One more compelling reason to go by ambulance: “When you come into the emergency room with the [cardiac] monitor hooked up, you’re really taken seriously,” Goldberg says. “You look the part.”

Female Heart Attack Symptoms In the Emergency Room

When you reach the emergency room, describe your symptoms, but don’t offer your own conclusions, Goldberg says. “I wouldn’t go through this whole dissertation about how, ‘Oh, I thought it was a stomachache, I thought it was this.’ You should just tell the doctor how you feel. Don’t interpret it for them.”

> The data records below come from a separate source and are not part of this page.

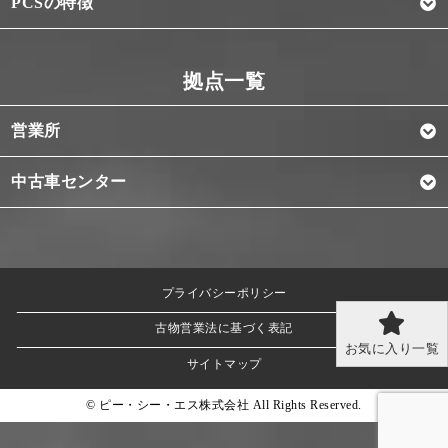
PCSの特徴
営業所
中古車センター
プライバシーポリシー
古物営業法に基づく表記
お気に入り一覧
サイトマップ
© ピー・シー・エス株式会社 All Rights Reserved.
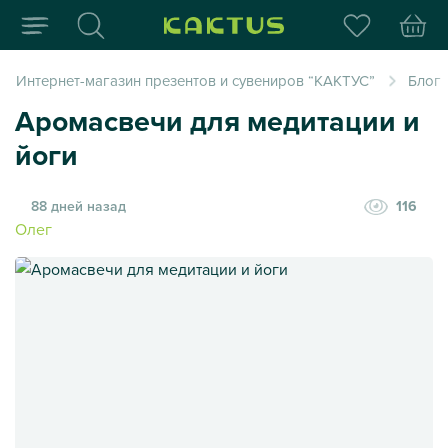
Интернет-магазин пода
Интернет-магазин презентов и сувениров “КАКТУС”
Блог
Аромасвечи для медитации и
йоги
88 дней назад
116
Олег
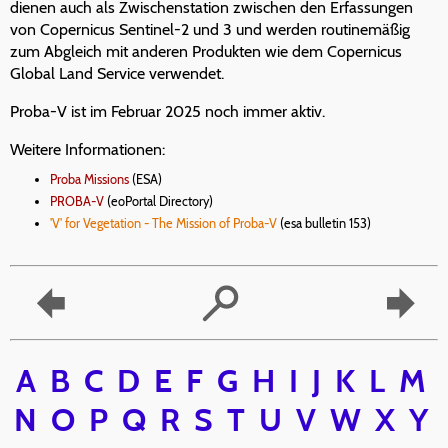
dienen auch als Zwischenstation zwischen den Erfassungen
von Copernicus Sentinel-2 und 3 und werden routinemäßig
zum Abgleich mit anderen Produkten wie dem Copernicus
Global Land Service verwendet.
Proba-V ist im Februar 2025 noch immer aktiv.
Weitere Informationen:
Proba Missions
(ESA)
PROBA-V
(eoPortal Directory)
'V' for Vegetation - The Mission of Proba-V
(esa bulletin 153)
A
B
C
D
E
F
G
H
I
J
K
L
M
N
O
P
Q
R
S
T
U
V
W
X
Y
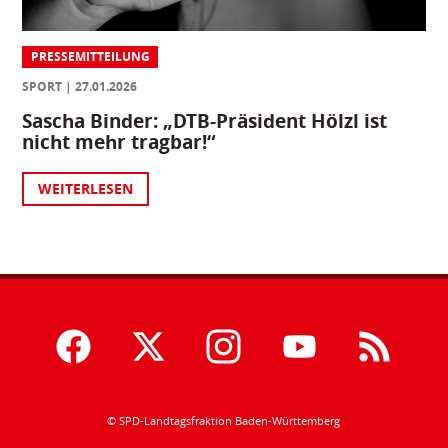
PRESSEMITTEILUNG
SPORT
27.01.2026
Sascha Binder: „DTB-Präsident Hölzl ist
nicht mehr tragbar!“
WEITERLESEN
© SPD-Landtagsfraktion Baden-Württemberg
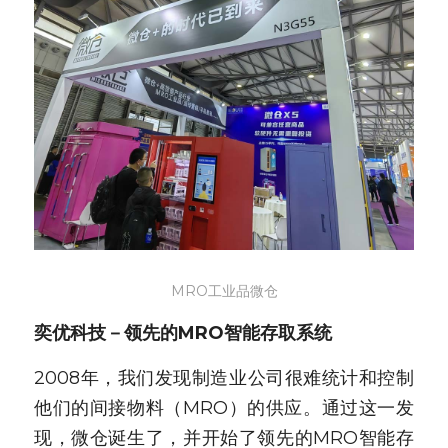
MRO工业品微仓
奕优科技－领先的MRO智能存取系统
2008年，我们发现制造业公司很难统计和控制
他们的间接物料（MRO）的供应。通过这一发
现，微仓诞生了，并开始了领先的MRO智能存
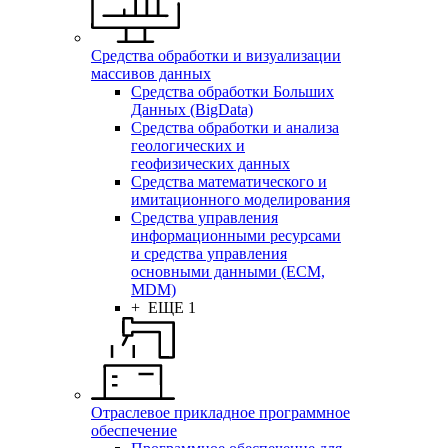
Средства обработки и визуализации
массивов данных
Средства обработки Больших
Данных (BigData)
Средства обработки и анализа
геологических и
геофизических данных
Средства математического и
имитационного моделирования
Средства управления
информационными ресурсами
и средства управления
основными данными (ECM,
MDM)
+ ЕЩЕ 1
Отраслевое прикладное программное
обеспечение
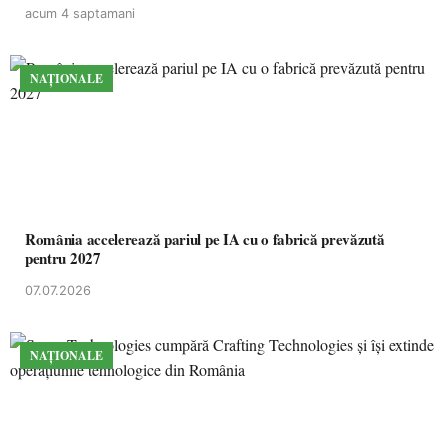
acum 4 saptamani
NAȚIONALE
România accelerează pariul pe IA cu o fabrică prevăzută
pentru 2027
07.07.2026
NAȚIONALE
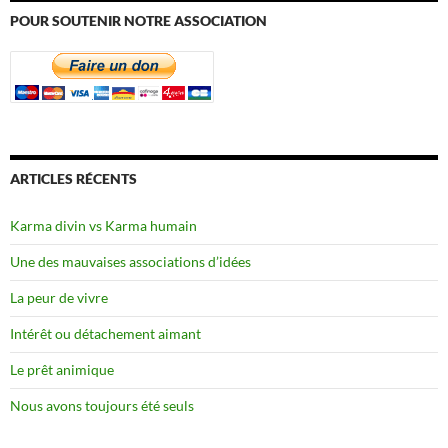
POUR SOUTENIR NOTRE ASSOCIATION
ARTICLES RÉCENTS
Karma divin vs Karma humain
Une des mauvaises associations d’idées
La peur de vivre
Intérêt ou détachement aimant
Le prêt animique
Nous avons toujours été seuls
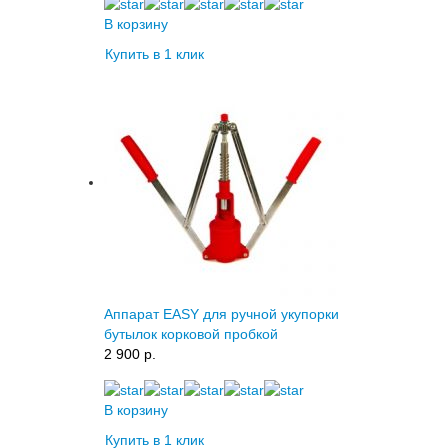
В корзину
Купить в 1 клик
Аппарат EASY для ручной укупорки
бутылок корковой пробкой
2 900 p.
В корзину
Купить в 1 клик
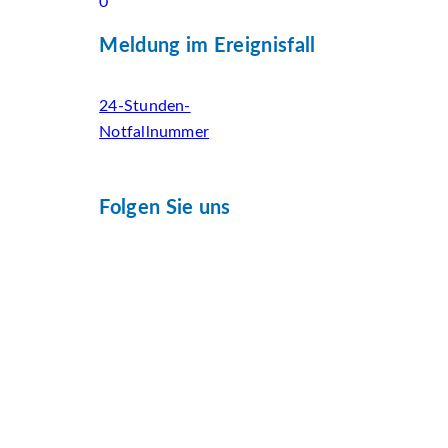
0
Meldung im Ereignisfall
24-Stunden-
Notfallnummer
Folgen Sie uns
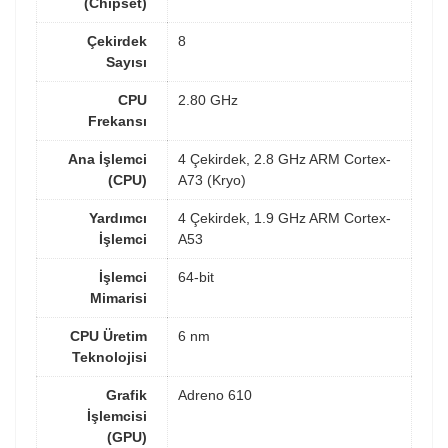
(Chipset)
Çekirdek
8
Sayısı
CPU
2.80 GHz
Frekansı
Ana İşlemci
4 Çekirdek, 2.8 GHz ARM Cortex-
(CPU)
A73 (Kryo)
Yardımcı
4 Çekirdek, 1.9 GHz ARM Cortex-
İşlemci
A53
İşlemci
64-bit
Mimarisi
CPU Üretim
6 nm
Teknolojisi
Grafik
Adreno 610
İşlemcisi
(GPU)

If it doesn’t occur to the emergency room doctor to check for heart attack, be bold. Goldberg tells women to say outright: “I think I’m having a heart attack.” Because many doctors still don’t recognize that women’s symptoms differ, they may mistake them for arthritis, pulled muscles, indigestion, gastrointestinal problems, or even anxiety and hypochondria.

In short, female heart attack symptoms may be missed-and dismissed. When one of Goldberg’s patients entered the emergency room with such symptoms, doctors gave her antacids. “She said, ‘Listen, I’m diabetic and women’s heart disease symptoms can be different, and unless you give me an EKG, I’m not leaving this place.’ And the next day, she had a bypass.”

Of course, stomach pain could prove to be nothing more than a bad case of gastrointestinal illness. “But what I tell all my patients is, ‘It’s best to check out your heart first because a potential heart attack is life-threatening,'” Goldberg says.

And if your fear of heart problems turns out to be unfounded, don’t sweat it, she adds. Doctors would much rather diagnose you with indigestion than a heart attack.